I sold an investment property in Nov 2007 that was acquired in 2000
The unit was built in the 50’s but was modified in 2000 prior to being purchased
I arranged for a depreciation schedule to be undertaken at the time of purchase and have applied the Diminishing Value Method for Plant & Equipment and Building Capital Works deductions over the holding period.
Because of the age of the unit the Div 43 deductions were much lower than the annual Div 40 Plant and equipment deductions.
I was advised that the cost base for CGT purposes needs to be reduced by the total Div 40 & 43 deductions claimed over the full holding period
The reasoning for this was held to be:
In the absence of an itemised valuation of each of the plant and equipment assets at the date of sale, the value of all Div 40 depreciated assets are deemed to be valued at their written down value, resulting in a NIL balancing adjustment. For example if the cost base of the total Div 40 assets at acquisition was $30,000 and $15,000 has been claimed in depreciation, the value of the Div 40 assets are held to be worth $15,000.
In the above example, I was advised that the amount of $15,000 for these Div 40 assets needs to be deducted from the cost base, thereby resulting in a higher capital gain.
My understanding was that only Div 43 assets reduce the cost base for CGT purposes, unless the Div 40 assets were sold at a profit, which was certainly not the case in the sale of the unit I sold.
I would be grateful if you could provide clarification on this matter.

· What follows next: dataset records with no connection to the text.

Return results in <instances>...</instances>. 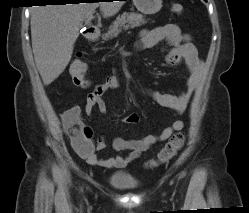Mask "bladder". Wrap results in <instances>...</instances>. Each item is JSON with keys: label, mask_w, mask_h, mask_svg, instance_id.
Instances as JSON below:
<instances>
[{"label": "bladder", "mask_w": 249, "mask_h": 213, "mask_svg": "<svg viewBox=\"0 0 249 213\" xmlns=\"http://www.w3.org/2000/svg\"><path fill=\"white\" fill-rule=\"evenodd\" d=\"M108 182L111 186L121 190L134 189L138 185L136 178L125 171L113 172L110 175Z\"/></svg>", "instance_id": "31cf9c89"}]
</instances>
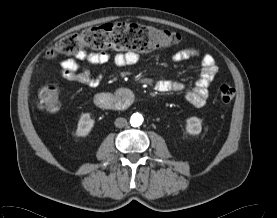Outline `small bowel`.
Masks as SVG:
<instances>
[{"label":"small bowel","mask_w":277,"mask_h":218,"mask_svg":"<svg viewBox=\"0 0 277 218\" xmlns=\"http://www.w3.org/2000/svg\"><path fill=\"white\" fill-rule=\"evenodd\" d=\"M197 49L189 48L176 52L173 55L174 62H181L190 58L200 57ZM139 60V56L134 52L117 53L113 57L107 52H87L85 50L74 55L72 58L63 59L59 64L60 75L69 81L80 83L89 88H97L101 85L106 70H102L98 74H92L90 70L82 63L86 62L90 65H105L112 61L117 68H124L135 65ZM218 74V67L211 55L201 56V72L196 80L194 87L186 91V100L196 107H202L206 104L208 98L209 84ZM156 91L161 93L181 92L186 86L179 81L157 80L154 83ZM121 93L128 92L121 89Z\"/></svg>","instance_id":"obj_1"}]
</instances>
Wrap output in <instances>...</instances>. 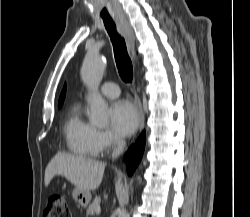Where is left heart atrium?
I'll return each mask as SVG.
<instances>
[{"instance_id":"1","label":"left heart atrium","mask_w":250,"mask_h":217,"mask_svg":"<svg viewBox=\"0 0 250 217\" xmlns=\"http://www.w3.org/2000/svg\"><path fill=\"white\" fill-rule=\"evenodd\" d=\"M110 121L116 133L129 136L137 129L139 117L135 107L129 101L119 100L110 108Z\"/></svg>"}]
</instances>
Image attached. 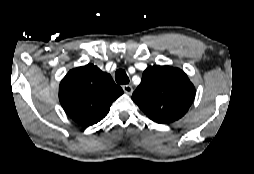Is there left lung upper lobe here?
Instances as JSON below:
<instances>
[{
  "label": "left lung upper lobe",
  "mask_w": 254,
  "mask_h": 174,
  "mask_svg": "<svg viewBox=\"0 0 254 174\" xmlns=\"http://www.w3.org/2000/svg\"><path fill=\"white\" fill-rule=\"evenodd\" d=\"M195 88L188 76L170 66H150L132 95L133 101L154 122L178 120L188 111Z\"/></svg>",
  "instance_id": "5c2ea615"
}]
</instances>
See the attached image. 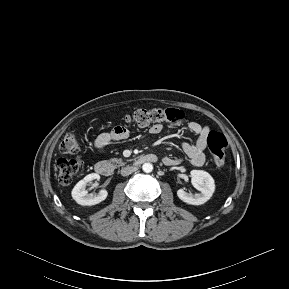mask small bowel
Here are the masks:
<instances>
[{"instance_id": "1", "label": "small bowel", "mask_w": 289, "mask_h": 289, "mask_svg": "<svg viewBox=\"0 0 289 289\" xmlns=\"http://www.w3.org/2000/svg\"><path fill=\"white\" fill-rule=\"evenodd\" d=\"M173 126H169L172 128ZM163 130V125L160 123L152 124L148 131L150 134H159ZM188 130L197 136L194 143L183 142L181 147L184 154L190 159L194 166H202L206 162L205 151L207 149V136L210 132L208 126H203L196 121H191L188 124ZM129 137V131L123 126H116L110 132L100 134L95 140V148L97 152L103 153L106 146L112 142L123 141ZM165 165L173 166L178 163V160L171 157L163 159Z\"/></svg>"}]
</instances>
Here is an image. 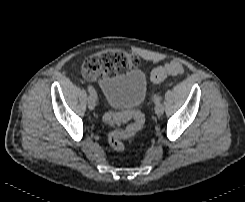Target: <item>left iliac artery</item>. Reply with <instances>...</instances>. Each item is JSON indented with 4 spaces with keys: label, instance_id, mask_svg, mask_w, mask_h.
Listing matches in <instances>:
<instances>
[{
    "label": "left iliac artery",
    "instance_id": "44dca946",
    "mask_svg": "<svg viewBox=\"0 0 245 202\" xmlns=\"http://www.w3.org/2000/svg\"><path fill=\"white\" fill-rule=\"evenodd\" d=\"M161 96L160 95H154L153 96V102L155 103V104H158V103H160L161 102Z\"/></svg>",
    "mask_w": 245,
    "mask_h": 202
}]
</instances>
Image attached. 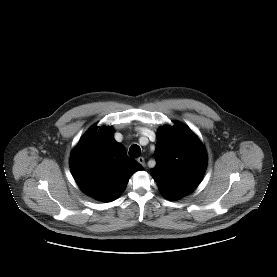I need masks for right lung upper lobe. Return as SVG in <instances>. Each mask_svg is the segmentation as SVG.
<instances>
[{
	"mask_svg": "<svg viewBox=\"0 0 277 277\" xmlns=\"http://www.w3.org/2000/svg\"><path fill=\"white\" fill-rule=\"evenodd\" d=\"M113 133L111 127L92 126L70 157V169L80 189L104 202L116 199L125 189L130 174L143 169L127 156Z\"/></svg>",
	"mask_w": 277,
	"mask_h": 277,
	"instance_id": "obj_1",
	"label": "right lung upper lobe"
}]
</instances>
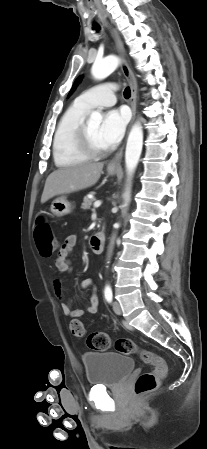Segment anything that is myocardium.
I'll list each match as a JSON object with an SVG mask.
<instances>
[{"label": "myocardium", "instance_id": "obj_1", "mask_svg": "<svg viewBox=\"0 0 207 449\" xmlns=\"http://www.w3.org/2000/svg\"><path fill=\"white\" fill-rule=\"evenodd\" d=\"M75 145L81 154L91 159L99 158L108 152L107 148L100 149L92 144L85 122H82L77 129Z\"/></svg>", "mask_w": 207, "mask_h": 449}]
</instances>
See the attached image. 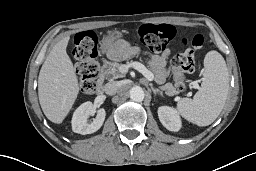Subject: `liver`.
<instances>
[{"label": "liver", "mask_w": 256, "mask_h": 171, "mask_svg": "<svg viewBox=\"0 0 256 171\" xmlns=\"http://www.w3.org/2000/svg\"><path fill=\"white\" fill-rule=\"evenodd\" d=\"M60 40L44 61L38 77V96L45 116L53 123L63 122L79 94L78 79L66 47Z\"/></svg>", "instance_id": "obj_1"}]
</instances>
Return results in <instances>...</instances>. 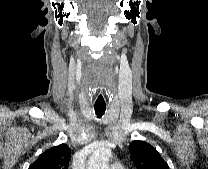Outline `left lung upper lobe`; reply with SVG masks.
<instances>
[{
	"label": "left lung upper lobe",
	"instance_id": "left-lung-upper-lobe-1",
	"mask_svg": "<svg viewBox=\"0 0 208 169\" xmlns=\"http://www.w3.org/2000/svg\"><path fill=\"white\" fill-rule=\"evenodd\" d=\"M129 148L137 169H169L168 164L150 144L135 140Z\"/></svg>",
	"mask_w": 208,
	"mask_h": 169
}]
</instances>
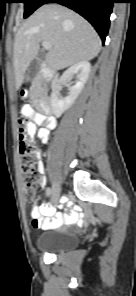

Yes, it is only div 43 depreciation that you have to reduce the cost base by. The assets depreciated under div 40 are not subject to CGT and considered separate from the property. The example you have quoted is correct it is just the interpretation of what it means that is wrong. What it is saying is if you do not know the market value or the portion of the selling price that is attributed to the div 40 assets then you can assume that their value is the same as their written down value in your depreciation schedule if you have used the ATO rates. So if you had $30,000 initially and have claimed $15,000 in depreciation you are deemed to have sold them for the balance left which is $15,000. This means there is no profit on their sale. The $15,000 claimed does not reduce your cost base but your cost base should not have included the $30,000 in the first place! So from where you seem to be coming from ie taking into the cost base the full price you paid for the property you need to reduce this by the $30,000 but then reduce the funds you receive for the sale by $15,000 representing the value of the div 40 assets. The actual dollar effect is the same as adding back the $15,000 claimed in depreciation.